Op de dijk het erste teken van leven op deze vroege ochtend. Hellend naar zee toe raast in de verte een auto op ons af. Zal het Piet zijn die het zekere voor het onzekere neemt. Bij Huisduinen na 4 kilometer stond hij ook op de dijk in het donker onopgemerkt tot we voorbij trokken. Verwonderd over het gekwebbel dat van verre te horen was. Wat kunnen jullie ouwehoeren. Maar nooit over lopen, Piet …..
Het zijn vissers op de dijk. Vroeg op en een zwaai als groet. Ze moesten eens weten. Eentonig zo’n dijk. Zo is er altijd wat, maar gunstig voor het ritme, dat zo wreed werd verstoord door nat zand tot aan de enkels.
Camperduin 32 kilometer. Het wordt tijd voor wat voeding. Ook hier staan de flessen op de juiste plek. Aan de voet van die imposante duinen. Een fles de man op dezelfde wijze.
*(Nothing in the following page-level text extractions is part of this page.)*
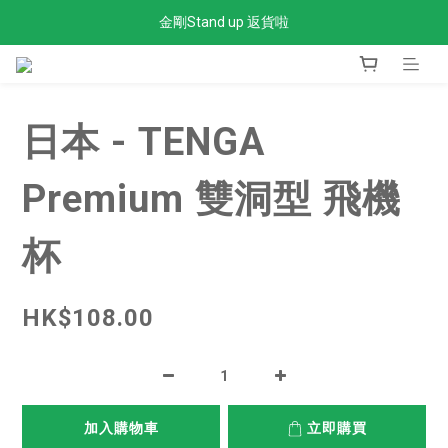
金剛Stand up 返貨啦
全單滿$300免運費
全單滿$300免運費
日本 - TENGA
Premium 雙洞型 飛機
杯
HK$108.00
加入購物車
立即購買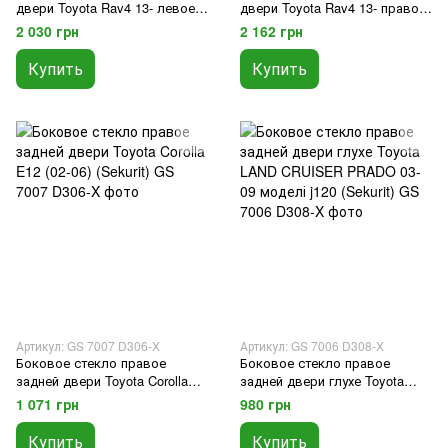
двери Toyota Rav4 13- левое
двери Toyota Rav4 13- правое
(Toyota)
(Toyota)
2 030 грн
2 162 грн
Купить
Купить
Артикул: GS 7007 D306-X
Артикул: GS 7006 D308-X
Боковое стекло правое
Боковое стекло правое
задней двери Toyota Corolla
задней двери глухе Toyota
E12 (02-06) (Sekurit)
LAND CRUISER PRADO 03-09
1 071 грн
980 грн
моделі j120 (Sekurit)
Купить
Купить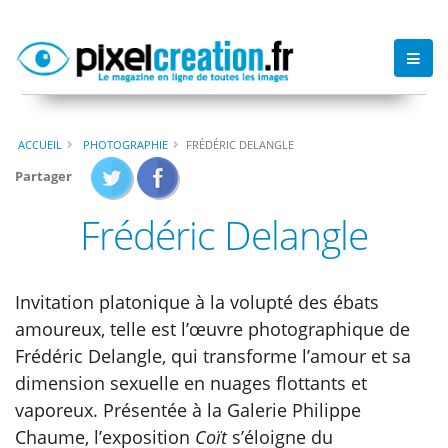
ACCUEIL
PHOTOGRAPHIE
FRÉDÉRIC DELANGLE
Partager
Frédéric Delangle
Invitation platonique à la volupté des ébats
amoureux, telle est l’œuvre photographique de
Frédéric Delangle, qui transforme l’amour et sa
dimension sexuelle en nuages flottants et
vaporeux. Présentée à la Galerie Philippe
Chaume, l’exposition
Coït
s’éloigne du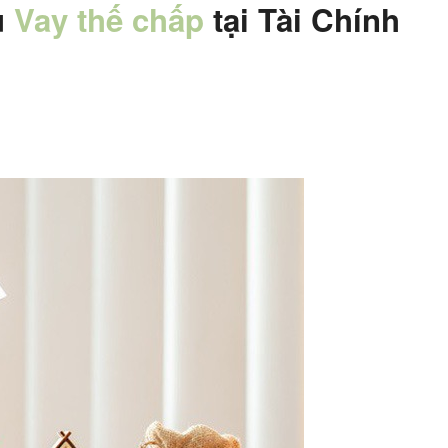
ụ
Vay thế chấp
tại Tài Chính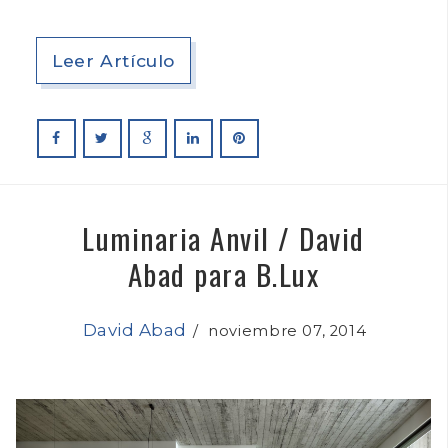
Leer Artículo
Luminaria Anvil / David
Abad para B.Lux
David Abad
/
noviembre 07, 2014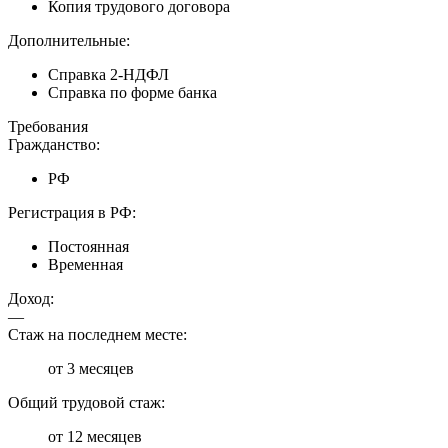
Копия трудового договора
Дополнительные:
Справка 2-НДФЛ
Справка по форме банка
Требования
Гражданство:
РФ
Регистрация в РФ:
Постоянная
Временная
Доход:
—
Стаж на последнем месте:
от 3 месяцев
Общий трудовой стаж:
от 12 месяцев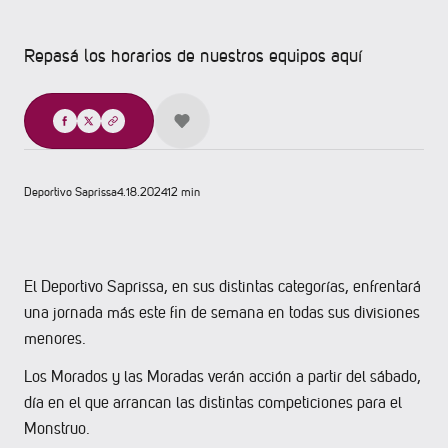
Repasá los horarios de nuestros equipos aquí
Compartir
Deportivo Saprissa
4.18.2024
12 min
El Deportivo Saprissa, en sus distintas categorías, enfrentará
una jornada más este fin de semana en todas sus divisiones
menores.
Los Morados y las Moradas verán acción a partir del sábado,
día en el que arrancan las distintas competiciones para el
Monstruo.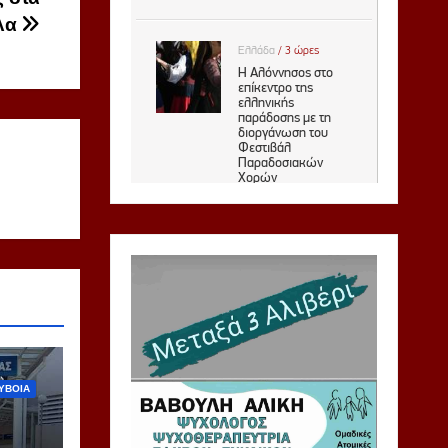
λα
ΥΒΟΙΑ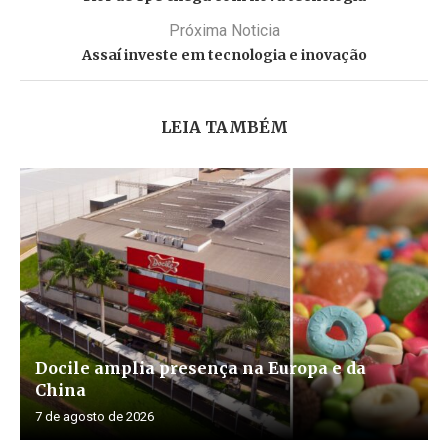
Próxima Noticia
Assaí investe em tecnologia e inovação
LEIA TAMBÉM
Docile amplia presença na Europa e da
China
7 de agosto de 2026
Drinken en over het verhitte lijf gooien. We duiken via duin en paden het strand weer een stukje op. Het eerste eb gaat altijd hard, net als de laatste vloed. Dus is er een smalle strook hard zand hier en daar. De wereld lijkt mooier. Het leven overzichtelijker. Heel ver weg lonken de Hoogovens. Schone schijn. Heldere dagen vertekenen de afstanden, maar toch. De jeep van Rijkswaterstaat rijdt nu al een tijdje naast ons. We worden begluurd. Sommige dingen lekken altijd uit. Bekend terrein. Ik draai wat beter en Ron ook. Het eerste stuk viel niet mee. Dat is het zware van een recht stuk in plaats van een ronde. Je ziet er geen eind aan. Aan de andere kant heb je een doel en dat is beter dan een doelloze ronde. Een mens maakt zich wat wijs.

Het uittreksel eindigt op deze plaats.